ACTIVITY:
Your result should be every line of the records below that contains the word "dwóch".

DATA FOR PROCESSING:
# # # #

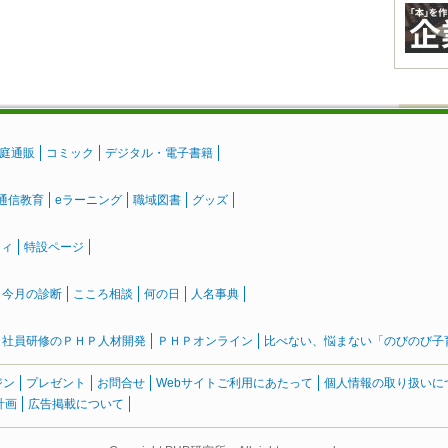
庭通販
コミック
デジタル・電子書籍
通信教育
eラーニング
職域図書
グッズ
ティ
特設ページ
』今月の診断
こころ相談
何の日
人名事典
社員研修のＰＨＰ人材開発
ＰＨＰオンライン
比べない、悩まない「のびのび子育て
ジン
プレゼント
お問合せ
Webサイトご利用にあたって
個人情報の取り扱いに
計画
広告掲載について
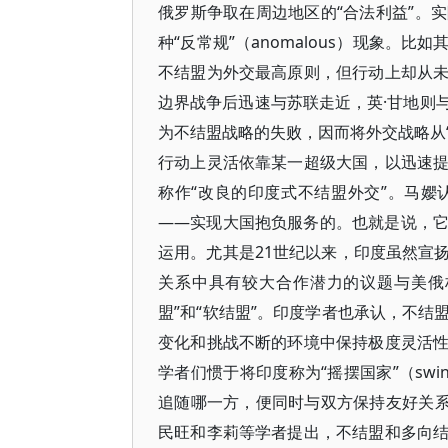
俄罗斯争取在周边地区的“合法利益”。
种“反常规”（anomalous）现象
不结盟为外交最高原则，但行动上却从
边界战争后迅速与苏联走近，英·甘地则
为不结盟战略的失败，因而将外交战略从“
行动上灵活依靠某一超级大国，以迅速
称作“改良的印度式不结盟外交”。马
——实现大国抱负服务的。也就是说，
运用。尤其是21世纪以来，印度虽然宣
关系中具有较大合作潜力的议题与美俄
盟”和“软结盟”。印度学者也承认，不
变化和挑战不断的环境中保持极度灵活
学者们惯于将印度称为“摇摆国家”（swi
追随哪一方，便同时与双方保持友好关系
民旺和李莉等学者提出，不结盟和多向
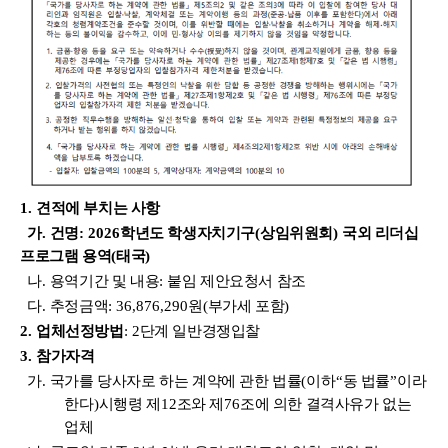
1.
견적에 부치는 사항
가
.
건명
: 2026
학년도 학생자치기구
(
상임위원회
)
국외 리더십
프로그램 용역
(
태국
)
나
.
용역기간 및 내용
:
붙임 제안요청서 참조
다
.
추정금액
: 36,876,290
원
(
부가세 포함
)
2.
업체선정방법
: 2
단계 일반경쟁입찰
3.
참가자격
가
.
국가를 당사자로 하는 계약에 관한 법률
(
이하
“
동 법률
”
이라
한다
)
시행령 제
12
조와 제
76
조에 의한 결격사유가 없는
업체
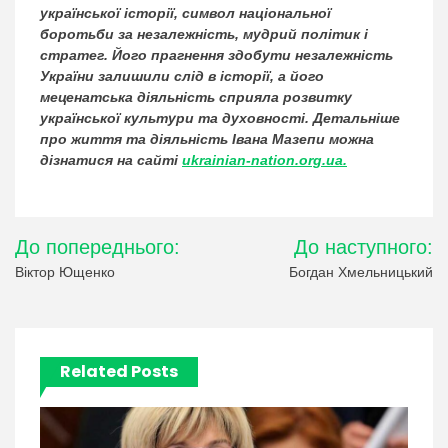
української історії, символ національної
боротьби за незалежність, мудрий політик і
стратег. Його прагнення здобути незалежність
України залишили слід в історії, а його
меценатська діяльність сприяла розвитку
української культури та духовності. Детальніше
про життя та діяльність Івана Мазепи можна
дізнатися на сайті
ukrainian-nation.org.ua.
Навігація
До попереднього:
До наступного:
записів
Віктор Ющенко
Богдан Хмельницький
Related Posts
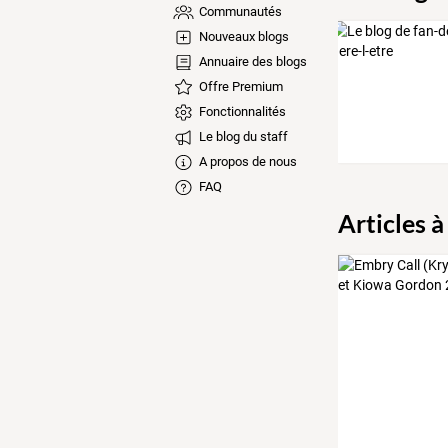
Communautés
Nouveaux blogs
Annuaire des blogs
Offre Premium
Fonctionnalités
Le blog du staff
A propos de nous
FAQ
Articles à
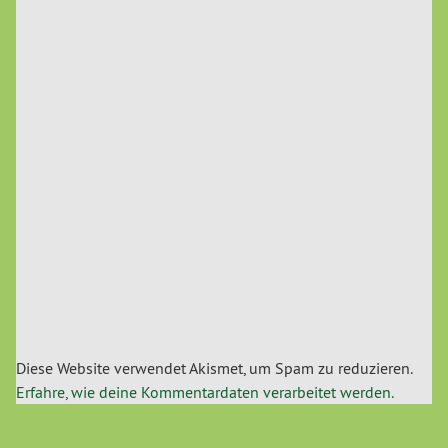
Diese Website verwendet Akismet, um Spam zu reduzieren.
Erfahre, wie deine Kommentardaten verarbeitet werden.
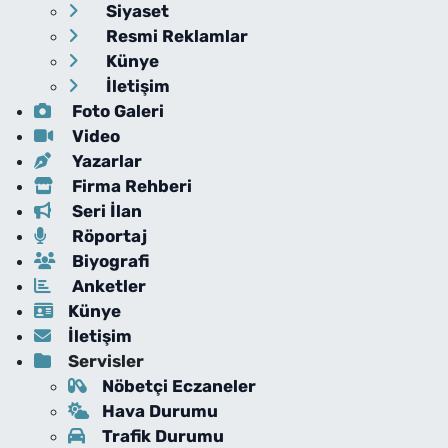
Siyaset
Resmi Reklamlar
Künye
İletişim
Foto Galeri
Video
Yazarlar
Firma Rehberi
Seri İlan
Röportaj
Biyografi
Anketler
Künye
İletişim
Servisler
Nöbetçi Eczaneler
Hava Durumu
Trafik Durumu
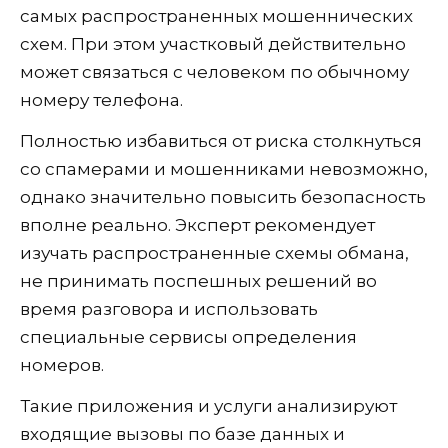
самых распространенных мошеннических
схем. При этом участковый действительно
может связаться с человеком по обычному
номеру телефона.
Полностью избавиться от риска столкнуться
со спамерами и мошенниками невозможно,
однако значительно повысить безопасность
вполне реально. Эксперт рекомендует
изучать распространенные схемы обмана,
не принимать поспешных решений во
время разговора и использовать
специальные сервисы определения
номеров.
Такие приложения и услуги анализируют
входящие вызовы по базе данных и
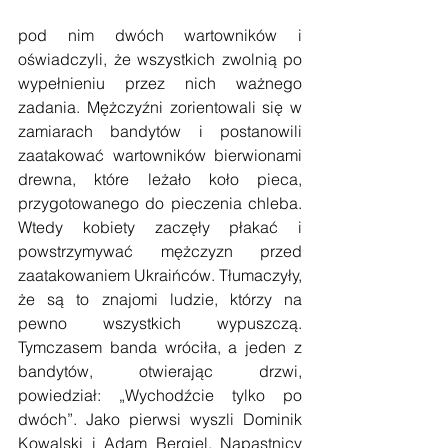
pod nim dwóch wartowników i 
oświadczyli, że wszystkich zwolnią po 
wypełnieniu przez nich ważnego 
zadania. Mężczyźni zorientowali się w 
zamiarach bandytów i postanowili 
zaatakować wartowników bierwionami 
drewna, które leżało koło pieca, 
przygotowanego do pieczenia chleba. 
Wtedy kobiety zaczęły płakać i 
powstrzymywać mężczyzn przed 
zaatakowaniem Ukraińców. Tłumaczyły, 
że są to znajomi ludzie, którzy na 
pewno wszystkich wypuszczą. 
Tymczasem banda wróciła, a jeden z 
bandytów, otwierając drzwi, 
powiedział: „Wychodźcie tylko po 
dwóch”. Jako pierwsi wyszli Dominik 
Kowalski i Adam Bergiel. Napastnicy 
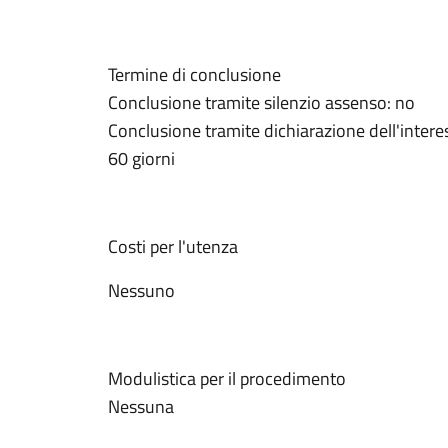
Termine di conclusione
Conclusione tramite silenzio assenso: no
Conclusione tramite dichiarazione dell'intere
60 giorni
Costi per l'utenza
Nessuno
Modulistica per il procedimento
Nessuna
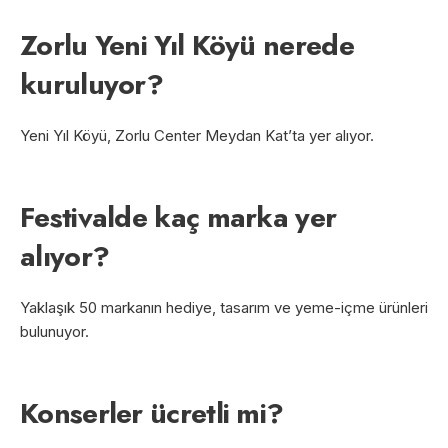
Zorlu Yeni Yıl Köyü nerede
kuruluyor?
Yeni Yıl Köyü, Zorlu Center Meydan Kat’ta yer alıyor.
Festivalde kaç marka yer
alıyor?
Yaklaşık 50 markanın hediye, tasarım ve yeme-içme ürünleri
bulunuyor.
Konserler ücretli mi?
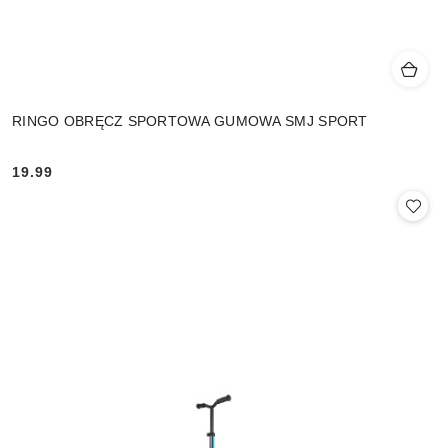
RINGO OBRĘCZ SPORTOWA GUMOWA SMJ SPORT
19.99
Cena:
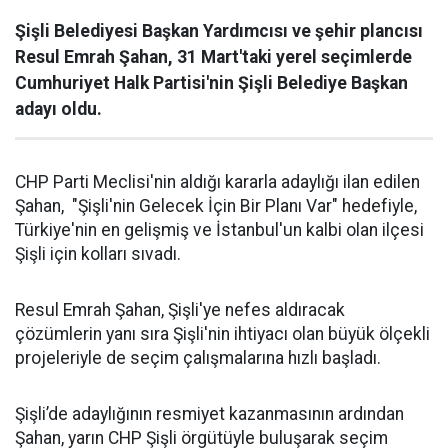
Şişli Belediyesi Başkan Yardımcısı ve şehir plancısı
Resul Emrah Şahan, 31 Mart'taki yerel seçimlerde
Cumhuriyet Halk Partisi'nin Şişli Belediye Başkan
adayı oldu.
CHP Parti Meclisi'nin aldığı kararla adaylığı ilan edilen
Şahan, "Şişli'nin Gelecek İçin Bir Planı Var" hedefiyle,
Türkiye'nin en gelişmiş ve İstanbul'un kalbi olan ilçesi
Şişli için kolları sıvadı.
Resul Emrah Şahan, Şişli'ye nefes aldıracak
çözümlerin yanı sıra Şişli'nin ihtiyacı olan büyük ölçekli
projeleriyle de seçim çalışmalarına hızlı başladı.
Şişli’de adaylığının resmiyet kazanmasının ardından
Şahan, yarın CHP Şişli örgütüyle buluşarak seçim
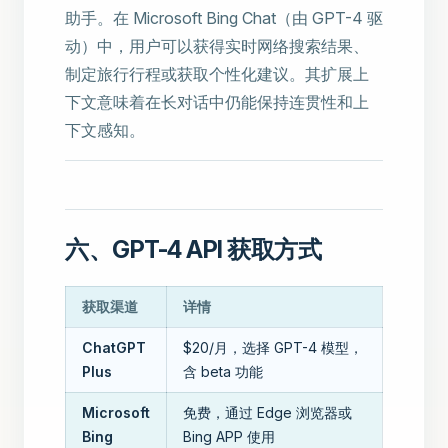
助手。在 Microsoft Bing Chat（由 GPT-4 驱
动）中，用户可以获得实时网络搜索结果、
制定旅行行程或获取个性化建议。其扩展上
下文意味着在长对话中仍能保持连贯性和上
下文感知。
六、GPT-4 API 获取方式
获取渠道
详情
ChatGPT
$20/月，选择 GPT-4 模型，
Plus
含 beta 功能
Microsoft
免费，通过 Edge 浏览器或
Bing
Bing APP 使用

# # # #

SOLVED PROBLEM:
pod nim dwóch wartowników i 
dwóch”. Jako pierwsi wyszli Dominik 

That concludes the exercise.